__DATA FOR ANALYSIS__:
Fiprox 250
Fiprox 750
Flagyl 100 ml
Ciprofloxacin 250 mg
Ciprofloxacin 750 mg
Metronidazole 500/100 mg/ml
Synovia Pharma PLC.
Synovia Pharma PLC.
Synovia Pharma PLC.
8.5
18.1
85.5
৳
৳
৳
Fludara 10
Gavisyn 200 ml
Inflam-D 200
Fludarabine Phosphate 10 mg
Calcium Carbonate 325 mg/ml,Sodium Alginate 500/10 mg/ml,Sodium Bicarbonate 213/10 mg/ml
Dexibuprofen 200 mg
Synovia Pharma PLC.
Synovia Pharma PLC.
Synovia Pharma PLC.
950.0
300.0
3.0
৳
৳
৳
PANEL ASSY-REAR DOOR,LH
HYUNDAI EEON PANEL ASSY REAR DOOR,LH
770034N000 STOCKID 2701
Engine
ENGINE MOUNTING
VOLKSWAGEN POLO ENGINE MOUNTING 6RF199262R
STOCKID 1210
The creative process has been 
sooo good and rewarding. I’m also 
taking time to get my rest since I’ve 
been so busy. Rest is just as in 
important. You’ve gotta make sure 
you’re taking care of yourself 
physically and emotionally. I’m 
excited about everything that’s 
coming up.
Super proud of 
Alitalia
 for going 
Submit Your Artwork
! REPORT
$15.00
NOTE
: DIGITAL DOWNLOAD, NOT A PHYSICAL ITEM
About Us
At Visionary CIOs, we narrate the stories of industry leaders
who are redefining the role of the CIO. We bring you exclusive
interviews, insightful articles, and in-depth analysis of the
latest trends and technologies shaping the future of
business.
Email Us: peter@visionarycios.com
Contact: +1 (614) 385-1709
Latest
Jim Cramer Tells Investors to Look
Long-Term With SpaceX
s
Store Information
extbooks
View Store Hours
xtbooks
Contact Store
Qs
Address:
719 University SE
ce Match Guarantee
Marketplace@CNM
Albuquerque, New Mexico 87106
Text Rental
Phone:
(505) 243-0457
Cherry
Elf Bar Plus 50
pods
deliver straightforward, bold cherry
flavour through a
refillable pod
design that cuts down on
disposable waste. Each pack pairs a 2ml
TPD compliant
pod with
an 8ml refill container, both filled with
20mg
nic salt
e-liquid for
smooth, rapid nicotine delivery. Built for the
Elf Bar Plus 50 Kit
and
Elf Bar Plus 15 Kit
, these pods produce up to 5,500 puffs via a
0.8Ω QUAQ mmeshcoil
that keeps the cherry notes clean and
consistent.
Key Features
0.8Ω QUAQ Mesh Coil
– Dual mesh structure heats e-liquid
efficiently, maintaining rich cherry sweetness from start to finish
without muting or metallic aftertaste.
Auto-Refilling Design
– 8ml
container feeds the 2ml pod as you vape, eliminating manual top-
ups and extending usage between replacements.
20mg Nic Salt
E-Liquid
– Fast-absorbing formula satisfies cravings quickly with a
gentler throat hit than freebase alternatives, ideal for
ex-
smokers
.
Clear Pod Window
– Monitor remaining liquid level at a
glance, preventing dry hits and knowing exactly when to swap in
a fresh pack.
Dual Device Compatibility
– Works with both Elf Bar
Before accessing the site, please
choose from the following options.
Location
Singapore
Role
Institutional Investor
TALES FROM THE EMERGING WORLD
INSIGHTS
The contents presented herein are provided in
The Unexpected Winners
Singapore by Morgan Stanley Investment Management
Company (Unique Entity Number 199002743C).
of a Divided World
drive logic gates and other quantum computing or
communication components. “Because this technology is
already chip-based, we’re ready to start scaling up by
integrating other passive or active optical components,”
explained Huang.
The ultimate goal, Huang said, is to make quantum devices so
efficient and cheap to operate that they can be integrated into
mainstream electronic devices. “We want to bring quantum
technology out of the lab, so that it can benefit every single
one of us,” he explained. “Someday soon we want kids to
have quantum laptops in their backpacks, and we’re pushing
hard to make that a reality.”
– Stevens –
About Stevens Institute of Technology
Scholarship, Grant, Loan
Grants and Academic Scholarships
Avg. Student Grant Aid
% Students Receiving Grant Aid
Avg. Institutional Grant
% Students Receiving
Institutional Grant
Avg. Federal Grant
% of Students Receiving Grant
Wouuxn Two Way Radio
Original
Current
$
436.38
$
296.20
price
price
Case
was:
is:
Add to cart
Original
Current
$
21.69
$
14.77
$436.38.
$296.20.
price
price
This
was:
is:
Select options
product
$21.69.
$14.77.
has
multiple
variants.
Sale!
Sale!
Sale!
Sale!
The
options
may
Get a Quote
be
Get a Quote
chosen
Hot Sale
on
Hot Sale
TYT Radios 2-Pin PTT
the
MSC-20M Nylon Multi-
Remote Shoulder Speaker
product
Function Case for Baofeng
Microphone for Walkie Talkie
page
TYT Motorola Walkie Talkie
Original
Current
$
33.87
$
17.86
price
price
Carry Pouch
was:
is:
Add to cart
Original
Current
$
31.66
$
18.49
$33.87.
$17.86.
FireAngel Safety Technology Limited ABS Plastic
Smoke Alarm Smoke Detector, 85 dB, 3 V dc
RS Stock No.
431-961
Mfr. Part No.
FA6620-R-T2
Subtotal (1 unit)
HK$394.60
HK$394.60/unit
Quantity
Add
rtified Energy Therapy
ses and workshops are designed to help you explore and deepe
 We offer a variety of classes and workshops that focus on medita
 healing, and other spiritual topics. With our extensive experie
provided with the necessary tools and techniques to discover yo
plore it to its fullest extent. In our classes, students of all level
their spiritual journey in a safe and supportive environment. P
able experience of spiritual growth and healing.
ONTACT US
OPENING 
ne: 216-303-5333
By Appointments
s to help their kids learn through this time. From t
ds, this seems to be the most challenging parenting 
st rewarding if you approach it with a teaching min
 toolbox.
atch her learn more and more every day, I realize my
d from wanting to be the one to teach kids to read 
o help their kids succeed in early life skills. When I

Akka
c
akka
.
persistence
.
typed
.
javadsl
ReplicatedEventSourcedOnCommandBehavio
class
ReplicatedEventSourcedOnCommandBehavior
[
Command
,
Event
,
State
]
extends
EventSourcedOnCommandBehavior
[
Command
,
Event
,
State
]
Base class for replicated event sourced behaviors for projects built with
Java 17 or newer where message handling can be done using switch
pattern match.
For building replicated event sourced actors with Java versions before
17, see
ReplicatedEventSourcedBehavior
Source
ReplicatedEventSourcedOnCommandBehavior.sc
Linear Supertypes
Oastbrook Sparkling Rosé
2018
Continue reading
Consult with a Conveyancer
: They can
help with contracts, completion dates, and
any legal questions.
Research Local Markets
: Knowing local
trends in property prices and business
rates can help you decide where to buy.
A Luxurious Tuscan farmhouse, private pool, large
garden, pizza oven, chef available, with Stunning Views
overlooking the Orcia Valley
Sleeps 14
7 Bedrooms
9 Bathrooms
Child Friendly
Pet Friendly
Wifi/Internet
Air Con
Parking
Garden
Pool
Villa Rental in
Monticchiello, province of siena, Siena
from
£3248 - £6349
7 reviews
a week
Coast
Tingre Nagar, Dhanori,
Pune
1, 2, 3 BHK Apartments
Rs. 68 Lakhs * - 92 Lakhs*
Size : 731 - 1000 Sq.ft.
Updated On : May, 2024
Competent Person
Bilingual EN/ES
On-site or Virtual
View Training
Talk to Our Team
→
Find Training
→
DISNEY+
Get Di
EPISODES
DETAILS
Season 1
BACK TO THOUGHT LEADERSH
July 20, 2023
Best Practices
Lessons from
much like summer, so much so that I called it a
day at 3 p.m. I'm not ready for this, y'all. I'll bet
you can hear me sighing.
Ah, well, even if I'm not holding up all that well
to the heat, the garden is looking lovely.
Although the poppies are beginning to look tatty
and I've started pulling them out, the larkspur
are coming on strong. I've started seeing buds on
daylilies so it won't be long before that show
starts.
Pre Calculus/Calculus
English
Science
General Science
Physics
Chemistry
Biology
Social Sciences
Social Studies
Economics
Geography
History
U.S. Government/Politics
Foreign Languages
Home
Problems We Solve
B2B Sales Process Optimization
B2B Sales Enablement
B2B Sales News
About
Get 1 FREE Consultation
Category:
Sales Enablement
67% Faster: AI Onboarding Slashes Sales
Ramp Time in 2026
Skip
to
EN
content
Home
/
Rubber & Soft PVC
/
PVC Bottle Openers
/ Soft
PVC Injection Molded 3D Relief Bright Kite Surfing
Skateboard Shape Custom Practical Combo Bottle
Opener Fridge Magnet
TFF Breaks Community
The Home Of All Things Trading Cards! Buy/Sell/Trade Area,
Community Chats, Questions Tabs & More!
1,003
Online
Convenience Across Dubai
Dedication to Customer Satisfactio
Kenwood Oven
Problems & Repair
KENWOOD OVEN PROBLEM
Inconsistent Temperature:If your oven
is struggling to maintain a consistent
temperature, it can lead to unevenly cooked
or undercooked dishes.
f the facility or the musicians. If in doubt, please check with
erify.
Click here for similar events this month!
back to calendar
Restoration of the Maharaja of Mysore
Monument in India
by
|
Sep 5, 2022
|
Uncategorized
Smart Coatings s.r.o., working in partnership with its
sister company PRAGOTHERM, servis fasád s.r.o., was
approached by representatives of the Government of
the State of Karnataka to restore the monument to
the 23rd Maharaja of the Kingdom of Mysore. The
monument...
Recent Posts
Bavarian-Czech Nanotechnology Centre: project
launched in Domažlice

__WHAT THIS TASK INVOLVES__:
Give the count of lines in the entries above that hold the word "Institutional", with no other words.

__SOLVED PROBLEM__:
3